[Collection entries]
______
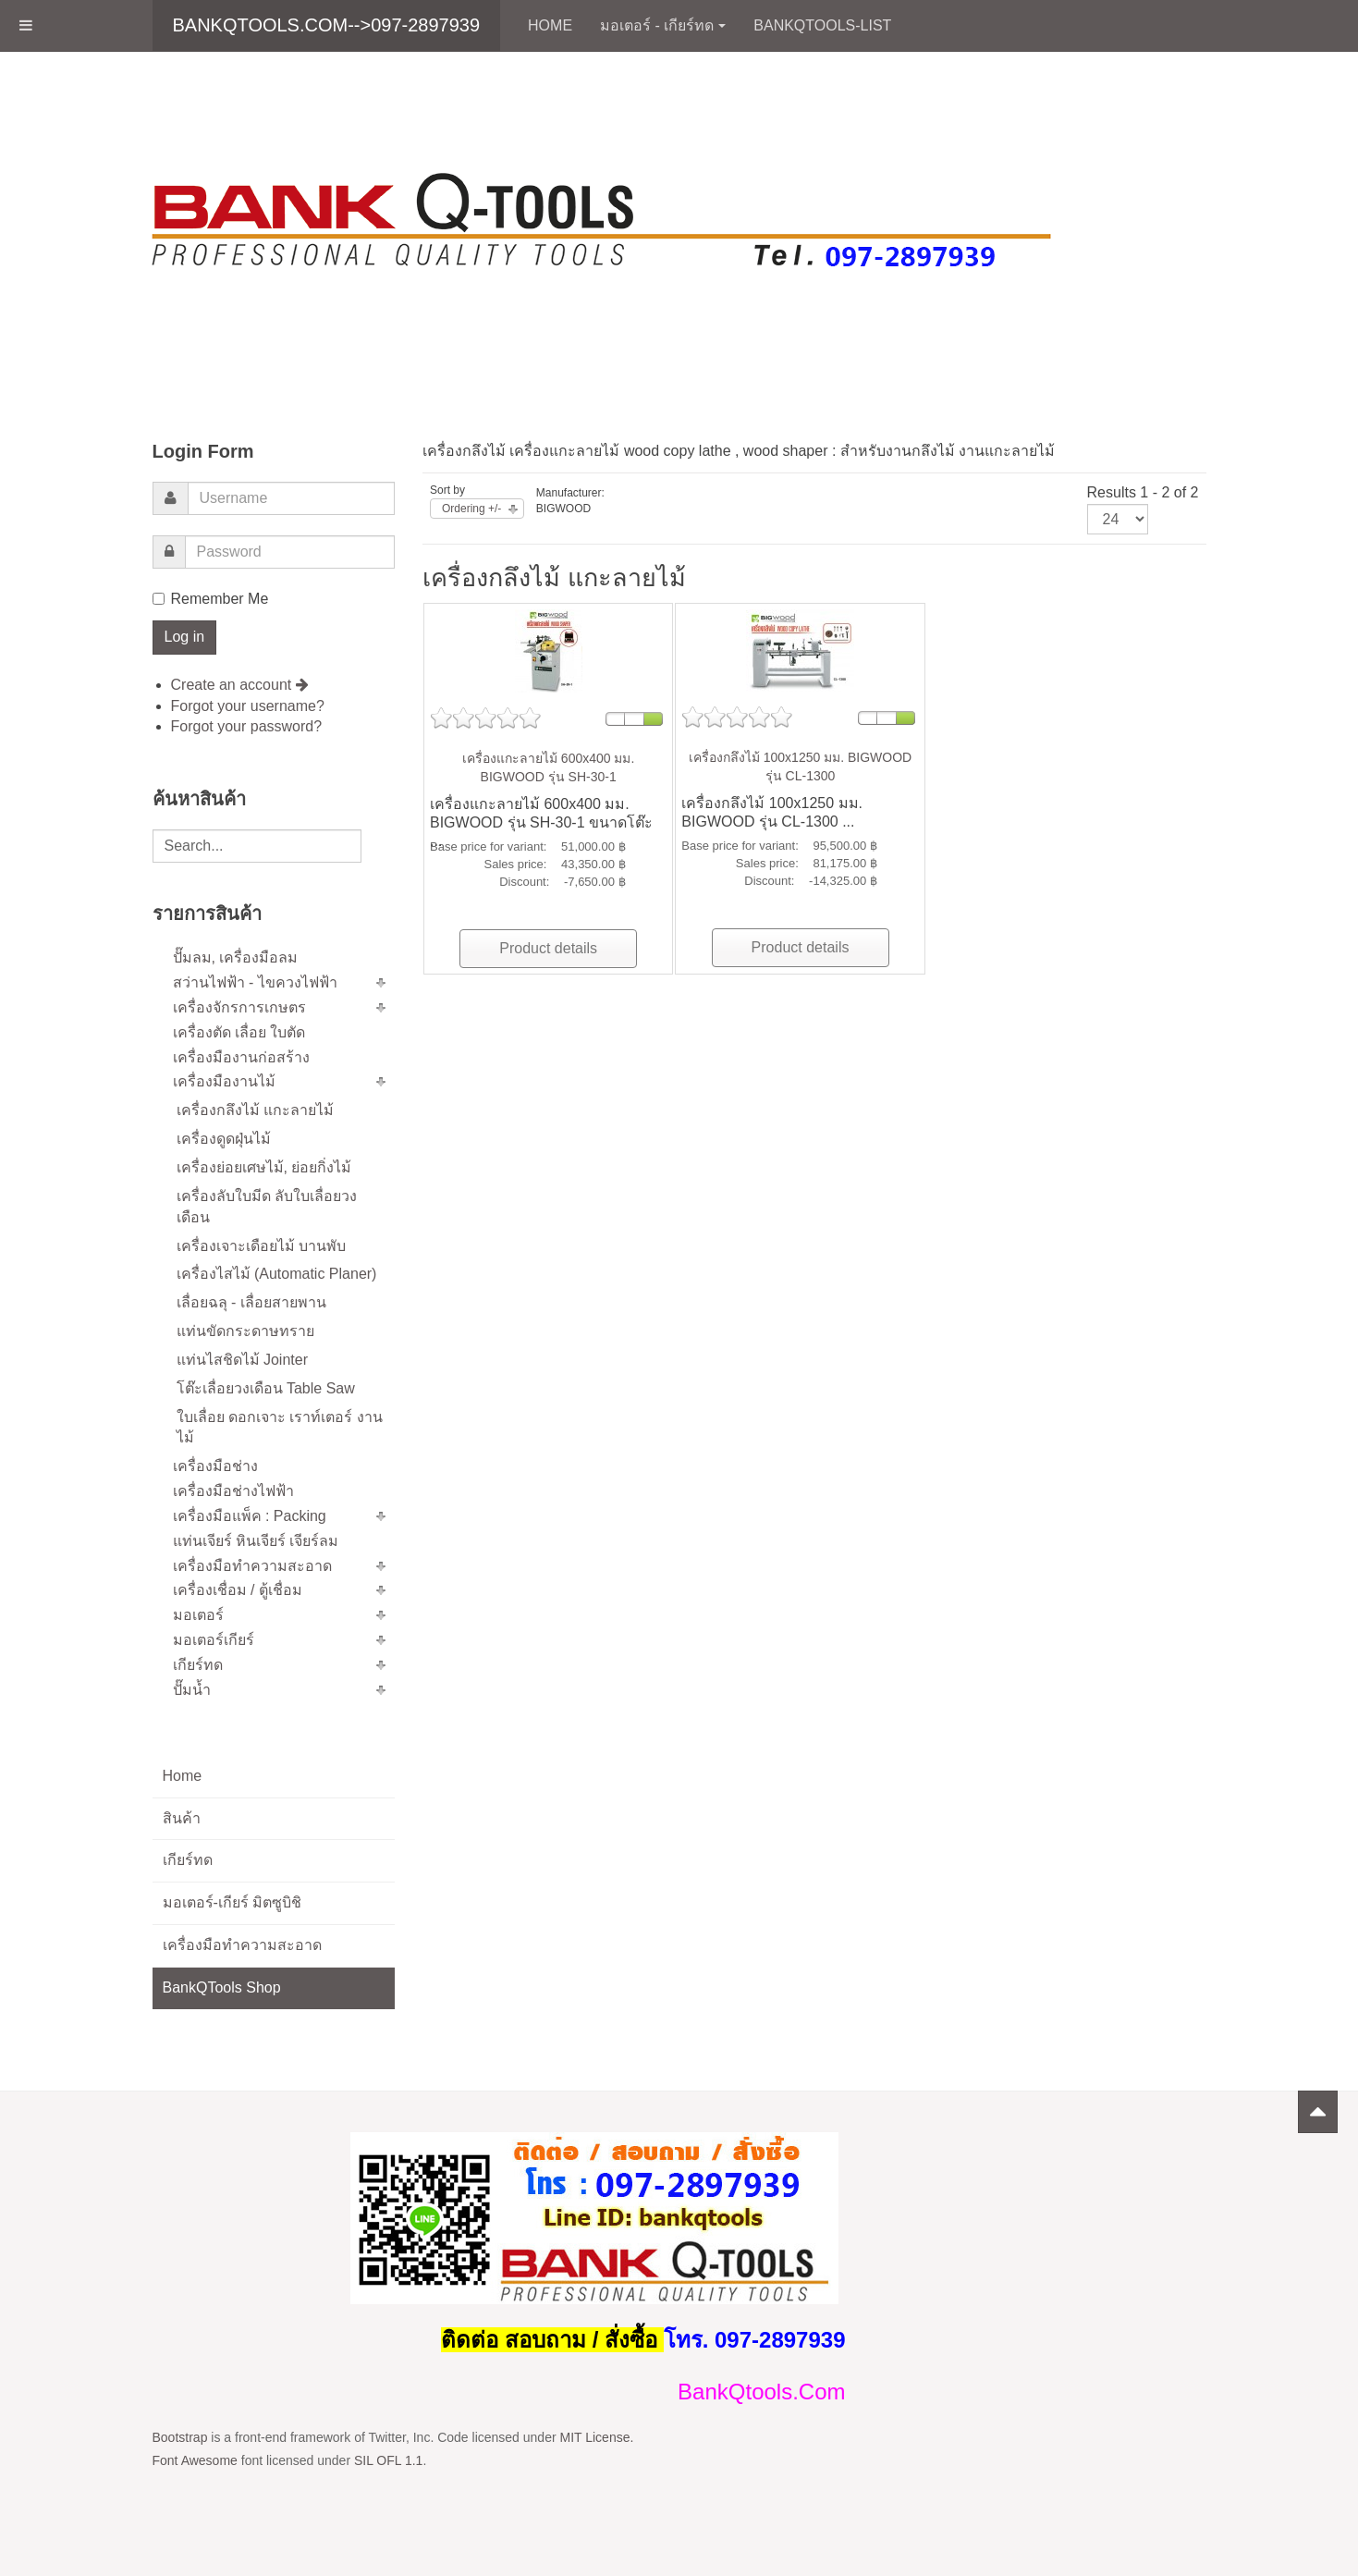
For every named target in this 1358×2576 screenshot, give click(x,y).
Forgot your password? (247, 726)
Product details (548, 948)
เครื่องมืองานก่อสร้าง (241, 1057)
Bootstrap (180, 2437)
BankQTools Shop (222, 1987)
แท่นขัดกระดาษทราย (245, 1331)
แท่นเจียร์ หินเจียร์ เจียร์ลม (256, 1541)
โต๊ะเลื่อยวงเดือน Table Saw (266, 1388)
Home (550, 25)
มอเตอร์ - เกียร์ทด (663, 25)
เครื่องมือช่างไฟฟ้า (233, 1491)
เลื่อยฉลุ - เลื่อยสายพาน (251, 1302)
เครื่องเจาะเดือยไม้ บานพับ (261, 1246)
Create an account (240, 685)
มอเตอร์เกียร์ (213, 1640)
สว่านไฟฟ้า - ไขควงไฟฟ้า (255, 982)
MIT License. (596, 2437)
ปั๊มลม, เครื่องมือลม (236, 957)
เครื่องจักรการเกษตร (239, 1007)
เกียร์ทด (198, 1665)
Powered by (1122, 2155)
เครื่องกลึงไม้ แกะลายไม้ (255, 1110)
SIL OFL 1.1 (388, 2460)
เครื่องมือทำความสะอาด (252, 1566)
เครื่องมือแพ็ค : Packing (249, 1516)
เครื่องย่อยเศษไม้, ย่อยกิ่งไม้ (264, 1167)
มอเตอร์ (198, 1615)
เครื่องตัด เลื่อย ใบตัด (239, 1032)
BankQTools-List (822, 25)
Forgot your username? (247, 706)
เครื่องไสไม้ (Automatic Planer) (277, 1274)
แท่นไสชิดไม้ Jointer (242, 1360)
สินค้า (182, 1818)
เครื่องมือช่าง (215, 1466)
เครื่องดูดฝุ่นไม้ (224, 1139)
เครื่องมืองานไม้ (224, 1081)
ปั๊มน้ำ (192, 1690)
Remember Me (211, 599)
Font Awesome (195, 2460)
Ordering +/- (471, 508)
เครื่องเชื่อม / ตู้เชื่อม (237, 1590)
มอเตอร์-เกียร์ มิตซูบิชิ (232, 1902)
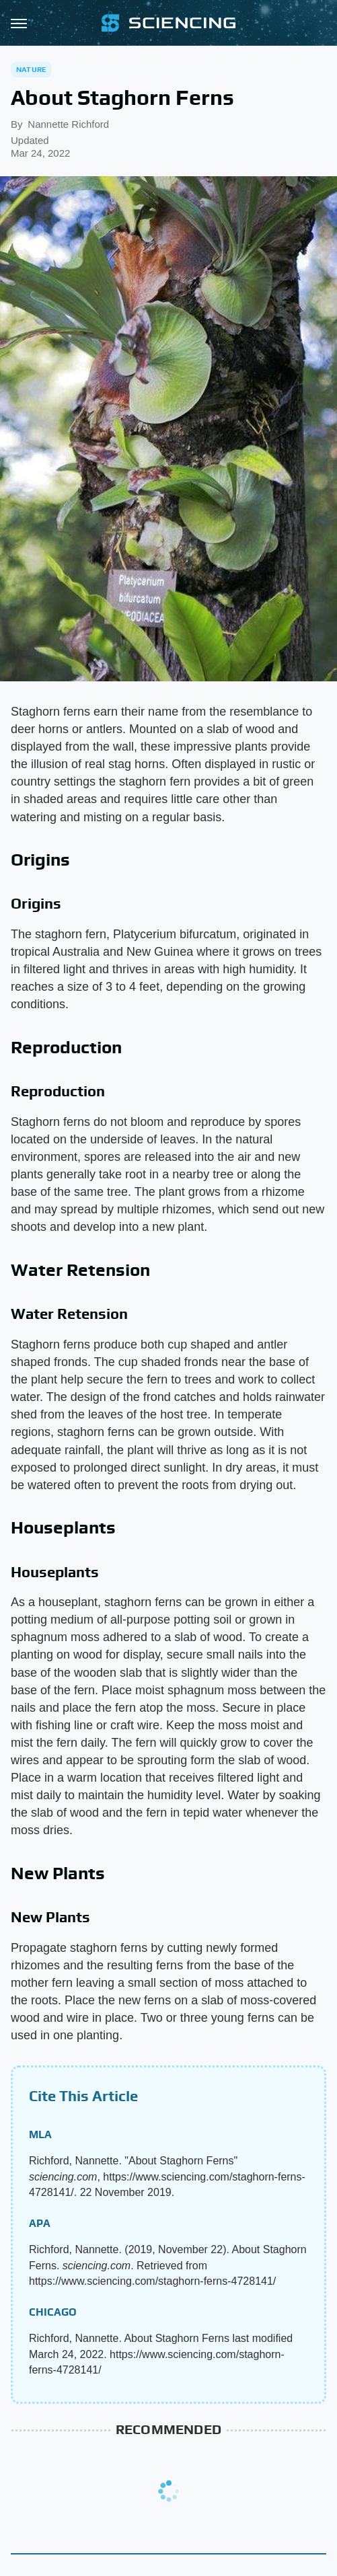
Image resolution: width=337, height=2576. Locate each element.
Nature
______
- [ASSIGNED TASK]: An exact transcription is needed, covering the line with "มอเตอร์เกียร์ (213, 1640)" and every line after it to the end of the entries, but not the pictures.

- [RESULT OF THE TASK]:
มอเตอร์เกียร์ (213, 1640)
สว่านไฟฟ้า - ไขควงไฟฟ้า (255, 982)
MIT License. (596, 2437)
ปั๊มลม, เครื่องมือลม (236, 957)
เครื่องจักรการเกษตร (239, 1007)
เกียร์ทด (198, 1665)
Powered by (1122, 2155)
เครื่องกลึงไม้ แกะลายไม้ (255, 1110)
SIL OFL 1.1 (388, 2460)
เครื่องมือทำความสะอาด (252, 1566)
เครื่องมือแพ็ค : Packing (249, 1516)
เครื่องย่อยเศษไม้, ย่อยกิ่งไม้ (264, 1167)
มอเตอร์ (198, 1615)
เครื่องตัด เลื่อย ใบตัด (239, 1032)
BankQTools-List (822, 25)
Forgot your username? (247, 706)
เครื่องไสไม้ (Automatic Planer) (277, 1274)
แท่นไสชิดไม้ Jointer (242, 1360)
สินค้า (182, 1818)
เครื่องมือช่าง (215, 1466)
เครื่องดูดฝุ่นไม้ (224, 1139)
เครื่องมืองานไม้ (224, 1081)
ปั๊มน้ำ (192, 1690)
Remember Me (211, 599)
Font Awesome (195, 2460)
Ordering +/- (471, 508)
เครื่องเชื่อม / ตู้เชื่อม (237, 1590)
มอเตอร์-เกียร์ มิตซูบิชิ (232, 1902)
Image resolution: width=337, height=2576. Locate each element.
Nature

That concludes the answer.